··· Records provided ···
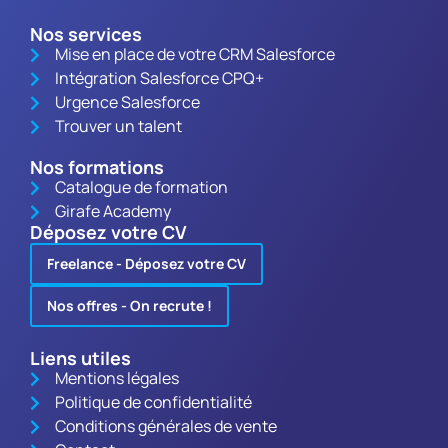
Nos services
Mise en place de votre CRM Salesforce
Intégration Salesforce CPQ+
Urgence Salesforce
Trouver un talent
Nos formations
Catalogue de formation
Girafe Academy
Déposez votre CV
Freelance - Déposez votre CV
Nos offres - On recrute !
Liens utiles
Mentions légales
Politique de confidentialité
Conditions générales de vente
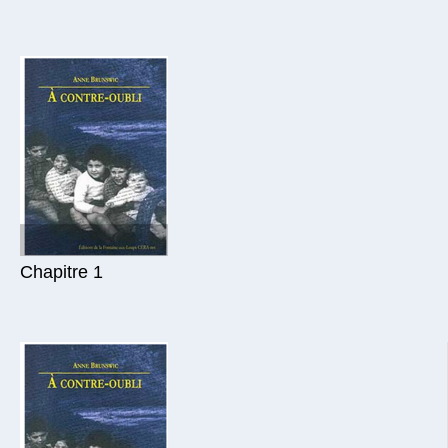
Chapitre 1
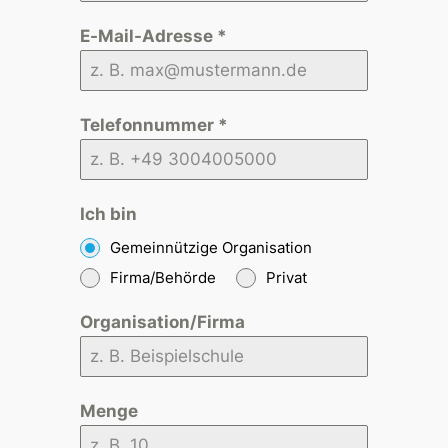
E-Mail-Adresse
*
Telefonnummer
*
Ich bin
Gemeinnützige Organisation
Firma/Behörde
Privat
Organisation/Firma
Menge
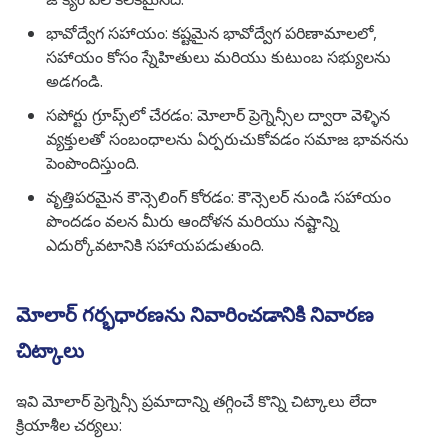
భావోద్వేగ సహాయం: కష్టమైన భావోద్వేగ పరిణామాలలో,
సహాయం కోసం స్నేహితులు మరియు కుటుంబ సభ్యులను
అడగండి.
సపోర్టు గ్రూప్స్‌లో చేరడం: మోలార్ ప్రెగ్నెన్సీల ద్వారా వెళ్ళిన
వ్యక్తులతో సంబంధాలను ఏర్పరుచుకోవడం సమాజ భావనను
పెంపొందిస్తుంది.
వృత్తిపరమైన కౌన్సెలింగ్ కోరడం: కౌన్సెలర్ నుండి సహాయం
పొందడం వలన మీరు ఆందోళన మరియు నష్టాన్ని
ఎదుర్కోవటానికి సహాయపడుతుంది.
మోలార్ గర్భధారణను నివారించడానికి నివారణ
చిట్కాలు
ఇవి మోలార్ ప్రెగ్నెన్సీ ప్రమాదాన్ని తగ్గించే కొన్ని చిట్కాలు లేదా
క్రియాశీల చర్యలు:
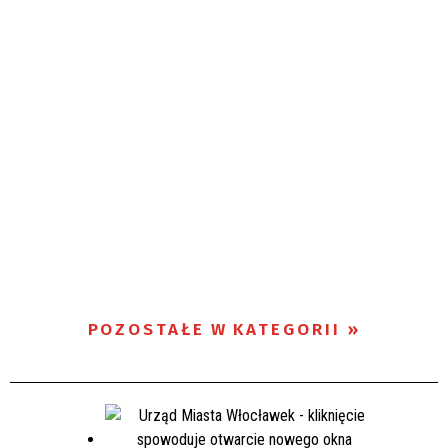
POZOSTAŁE W KATEGORII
···
### Work required
Each line containing the word "Organisation" needs to be copied from the data above.

### Problem solution
Gemeinnützige Organisation
Organisation/Firma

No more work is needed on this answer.